## [Problem requirements]
Please repeat the records exactly, keeping the pictures out.

Page images and extracted text:
§
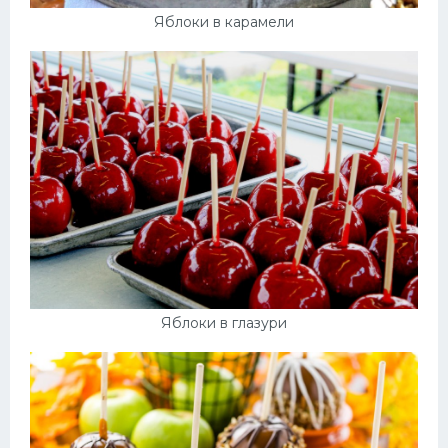
Яблоки в карамели
Яблоки в глазури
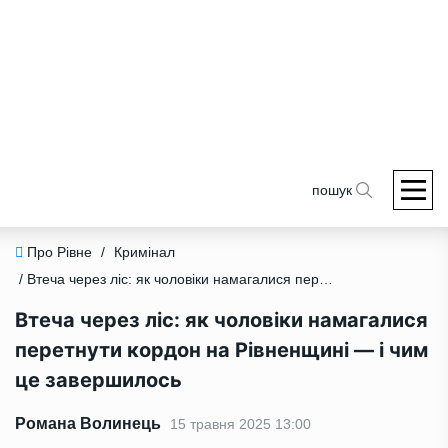
пошук
Про Рівне
/
Кримінал
/ Втеча через ліс: як чоловіки намагалися перетнути кордон на Рівненщині — і чим це завершилось
Втеча через ліс: як чоловіки намагалися
перетнути кордон на Рівненщині — і чим
це завершилось
Романа Волинець
15 травня 2025 13:00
§
## [Result of this task]
Яблоки в карамели
Яблоки в глазури
пошук
Про Рівне
/
Кримінал
/ Втеча через ліс: як чоловіки намагалися перетнути кордон на Рівненщині — і чим це завершилось
Втеча через ліс: як чоловіки намагалися
перетнути кордон на Рівненщині — і чим
це завершилось
Романа Волинець
15 травня 2025 13:00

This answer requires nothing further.